Silent Authorization
To identify whether a user has already signed in to Unidy from another service or directly into Unidy you can perform a silent authorization request. Instead of redirecting the user back to the login form it always redirects back to the initiator with an error or with the requested login details. To do this add the prompt
parameter to the authorization requests.
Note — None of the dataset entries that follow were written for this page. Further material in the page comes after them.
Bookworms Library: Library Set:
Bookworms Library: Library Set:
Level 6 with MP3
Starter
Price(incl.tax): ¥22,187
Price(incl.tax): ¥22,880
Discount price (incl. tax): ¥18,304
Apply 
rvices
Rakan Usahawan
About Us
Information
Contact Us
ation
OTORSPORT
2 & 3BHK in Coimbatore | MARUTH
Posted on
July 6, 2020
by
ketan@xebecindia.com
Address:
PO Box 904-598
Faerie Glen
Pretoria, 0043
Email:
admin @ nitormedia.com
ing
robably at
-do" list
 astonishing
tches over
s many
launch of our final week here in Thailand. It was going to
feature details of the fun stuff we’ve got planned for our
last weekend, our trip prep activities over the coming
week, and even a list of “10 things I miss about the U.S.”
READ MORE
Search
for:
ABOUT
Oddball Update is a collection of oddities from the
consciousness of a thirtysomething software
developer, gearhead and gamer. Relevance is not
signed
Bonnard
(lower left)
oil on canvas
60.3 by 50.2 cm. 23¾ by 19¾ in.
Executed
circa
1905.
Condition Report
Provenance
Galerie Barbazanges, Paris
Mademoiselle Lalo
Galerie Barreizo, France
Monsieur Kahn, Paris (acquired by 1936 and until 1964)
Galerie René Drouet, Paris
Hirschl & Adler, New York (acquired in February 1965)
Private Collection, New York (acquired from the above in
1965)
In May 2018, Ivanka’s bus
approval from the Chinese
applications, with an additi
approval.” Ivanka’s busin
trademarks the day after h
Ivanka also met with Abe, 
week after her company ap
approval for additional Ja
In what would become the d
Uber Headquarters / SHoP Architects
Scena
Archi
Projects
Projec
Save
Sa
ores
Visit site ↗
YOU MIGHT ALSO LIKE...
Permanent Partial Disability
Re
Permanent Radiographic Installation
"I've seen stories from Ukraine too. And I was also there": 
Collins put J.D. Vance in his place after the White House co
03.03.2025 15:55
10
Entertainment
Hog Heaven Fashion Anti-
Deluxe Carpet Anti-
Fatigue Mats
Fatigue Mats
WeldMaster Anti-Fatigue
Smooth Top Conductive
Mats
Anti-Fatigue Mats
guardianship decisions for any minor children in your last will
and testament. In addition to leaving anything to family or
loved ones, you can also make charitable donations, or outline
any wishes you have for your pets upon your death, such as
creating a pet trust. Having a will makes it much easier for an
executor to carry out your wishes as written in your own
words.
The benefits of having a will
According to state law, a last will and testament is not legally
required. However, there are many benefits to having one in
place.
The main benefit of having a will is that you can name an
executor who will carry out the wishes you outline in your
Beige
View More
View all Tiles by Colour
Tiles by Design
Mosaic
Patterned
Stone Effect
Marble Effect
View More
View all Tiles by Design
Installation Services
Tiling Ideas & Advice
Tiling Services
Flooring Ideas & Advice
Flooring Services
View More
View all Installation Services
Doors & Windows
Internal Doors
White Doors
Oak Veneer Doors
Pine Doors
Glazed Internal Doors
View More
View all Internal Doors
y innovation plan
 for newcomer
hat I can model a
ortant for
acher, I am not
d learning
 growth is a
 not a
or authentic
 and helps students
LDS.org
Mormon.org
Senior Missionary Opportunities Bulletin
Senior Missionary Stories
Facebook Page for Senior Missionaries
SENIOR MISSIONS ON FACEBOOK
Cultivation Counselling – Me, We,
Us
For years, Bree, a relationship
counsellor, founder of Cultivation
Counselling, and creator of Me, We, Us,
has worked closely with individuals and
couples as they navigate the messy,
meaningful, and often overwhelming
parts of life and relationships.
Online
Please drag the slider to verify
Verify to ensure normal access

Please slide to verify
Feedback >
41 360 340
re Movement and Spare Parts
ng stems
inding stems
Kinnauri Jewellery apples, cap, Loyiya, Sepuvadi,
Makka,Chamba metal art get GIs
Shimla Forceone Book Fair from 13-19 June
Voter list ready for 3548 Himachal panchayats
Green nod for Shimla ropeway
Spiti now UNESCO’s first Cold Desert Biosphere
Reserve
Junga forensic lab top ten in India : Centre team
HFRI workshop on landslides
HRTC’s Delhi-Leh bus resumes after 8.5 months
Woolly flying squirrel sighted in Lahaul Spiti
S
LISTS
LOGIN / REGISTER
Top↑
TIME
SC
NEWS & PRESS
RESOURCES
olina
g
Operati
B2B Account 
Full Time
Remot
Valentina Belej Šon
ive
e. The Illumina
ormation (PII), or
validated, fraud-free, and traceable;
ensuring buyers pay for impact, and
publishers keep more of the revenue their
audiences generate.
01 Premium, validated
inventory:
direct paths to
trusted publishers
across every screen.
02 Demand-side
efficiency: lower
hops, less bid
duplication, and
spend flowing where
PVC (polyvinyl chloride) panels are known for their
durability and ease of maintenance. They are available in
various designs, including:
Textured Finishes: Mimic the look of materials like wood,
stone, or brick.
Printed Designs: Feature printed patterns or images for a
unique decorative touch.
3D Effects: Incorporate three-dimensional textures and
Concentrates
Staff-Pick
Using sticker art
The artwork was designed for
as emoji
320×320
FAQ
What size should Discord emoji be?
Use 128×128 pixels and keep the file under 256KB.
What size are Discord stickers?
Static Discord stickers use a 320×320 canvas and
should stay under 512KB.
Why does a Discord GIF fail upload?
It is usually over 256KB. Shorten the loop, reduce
The prompt
parameter must be set to none
in this case.
Authorize Request
GET http://unidy.de/oauth/authorize?client_id=1mubVA3Ld91dYVA3PnAT7ZaqU1liKUp_OwRmKz6jztU
&redirect_uri=https://example.com
&response_type=code
&response_mode=fragment
&state=ed6h2uvz4gf
&nonce=asizef7aq8p
&prompt=none
&scope=openid`
Signed out redirect location
The redirect url will contain the following fragments:
https://example.com#error=login_required
&error_description=Der+Autorisierungs-Server+hat+ein+unerwartetes+Problem+festgestellt+und+konnte+die+Anfrage+nicht+beenden.
&state=ed6h2uvz4gf
Signed in redirect location
This example is using the PKCE Flow
Redirect location:
https://example.com#code=qULCL1D3CfuXZ-4Qe5omJHzQV3Lc_f_HxL6CtINOxeU
Creating Access Token
POST https://unidy.de/oauth/token
Content-Type: application/x-www-formurlencoded
grant_type=authorization_code
&code=qULCL1D3CfuXZ-4Qe5omJHzQV3Lc_f_HxL6CtINOxeU
&client_id=1wv1DtA-nikRzMw6tLTc2yhEGljx98ZpBIuc5JakxzM
&redirect_uri=https://example.com
&code_verifier:"Dvs4d8IUuULfRIdvN2KAyenp8viOIK5Ez_yrtk0wdG4"
Note
UNIDY sessions are kept alive until the browser is closed or users clear the browser session data.
Note
When a service integrates the RP-Initiated Logout Open ID Connect - Unidy Documentation users get signed out from UNIDY. This will not automatically end sessions/ sign out users in different services. The silent login can be performed in all services even when a user is still signed in within the service. In case Unidy returns an error the service could clear its session and sign out the user if needed.